Peer39 Add Quality And Safety (QoS) Ad Serving

Andy-Ellenthal

Most advertising and marketing executives may not have heard about Quality of Service unless they did time in the information technology industry or have geekiness running through their veins. Peer39 CEO Andy Ellenthal wants to change that. 

On Monday, the company will add two distribution channels -- Quality, and Safety -- in an effort to serve up higher-performing ads.

Bringing QoS into the ad-serving industry is something Ellenthal has been talking up to a couple of partners. "Advertisers would like some sort of validation process or stamp from an independent company," he says. "Quality of Service is something we can add into the mix."

Quality and Safety add filters to support where ads serve up. While quality ensures that an ad appears on pages with topic-specific content, Safety keeps them away from alcohol-, drugs- and gambling-related articles or content on a publisher's site.

"Sometimes you will have an ad meant for the U.S. market served on a Portuguese site, which wouldn't provide the best value," Ellenthal says. "We monitor language, type of content such as user-generated, as well as widgets, toolbars, or ad calls."

The categories Quality and Safety were added in response to the growing demand by advertisers to have consistent data attributes on every page.
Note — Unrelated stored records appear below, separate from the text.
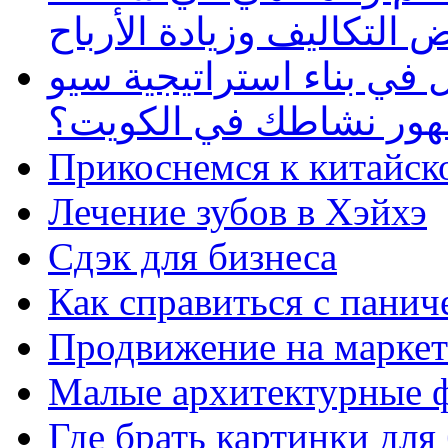
 التكاليف وزيادة الأرباح
في بناء استراتيجية سيو
ظهور نشاطك في الكويت؟
Прикоснемся к китайск
Лечение зубов в Хэйхэ
Сдэк для бизнеса
Как справиться с панич
Продвижение на маркет
Малые архитектурные 
Где брать картинки для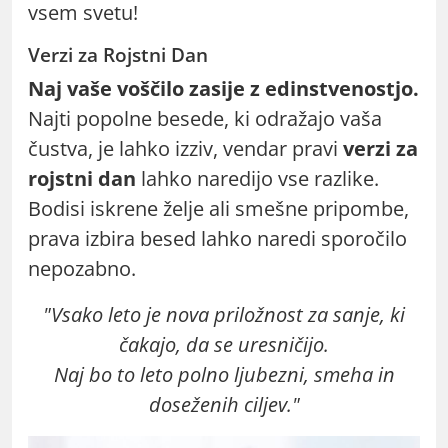
vsem svetu!
Verzi za Rojstni Dan
Naj vaše voščilo zasije z edinstvenostjo.
Najti popolne besede, ki odražajo vaša
čustva, je lahko izziv, vendar pravi
verzi za
rojstni dan
lahko naredijo vse razlike.
Bodisi iskrene želje ali smešne pripombe,
prava izbira besed lahko naredi sporočilo
nepozabno.
"Vsako leto je nova priložnost za sanje, ki
čakajo, da se uresničijo.
Naj bo to leto polno ljubezni, smeha in
doseženih ciljev."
The combination of Peer39's semantic and page analysis technologies work in real-time to give advertisers a standard view across disparate pages of inventory so they can make better bidding decisions.
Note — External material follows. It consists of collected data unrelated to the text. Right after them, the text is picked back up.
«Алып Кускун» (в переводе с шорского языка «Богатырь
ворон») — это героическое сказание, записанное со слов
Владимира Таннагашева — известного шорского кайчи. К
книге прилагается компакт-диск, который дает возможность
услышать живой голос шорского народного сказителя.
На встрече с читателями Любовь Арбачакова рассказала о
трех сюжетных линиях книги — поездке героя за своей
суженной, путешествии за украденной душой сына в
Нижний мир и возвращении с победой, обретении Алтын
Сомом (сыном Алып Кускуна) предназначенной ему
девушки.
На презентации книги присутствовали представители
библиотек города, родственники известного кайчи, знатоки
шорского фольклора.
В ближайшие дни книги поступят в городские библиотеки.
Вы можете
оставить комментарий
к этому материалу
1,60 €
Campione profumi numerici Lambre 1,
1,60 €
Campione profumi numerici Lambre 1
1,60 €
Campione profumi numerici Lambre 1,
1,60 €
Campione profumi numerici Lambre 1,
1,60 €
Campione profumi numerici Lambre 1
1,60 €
Peer39 analyzes pages across multiple sources and returns information about each page in less than 10 milliseconds, fast enough to enable real-time bidding. Today, the company serves 2.5 billion to 3 billion ad impressions daily, up from 35 million monthly.

That growth prompted Ellenthal to open two data centers within the past month. There are six in total: three in California, one in Chicago and two on the East Coast. The data centers support fast response times for the real-time bidding platform. The data must process and serve back up to the site in less than five milliseconds so the advertisers can determine whether to bid on the impression.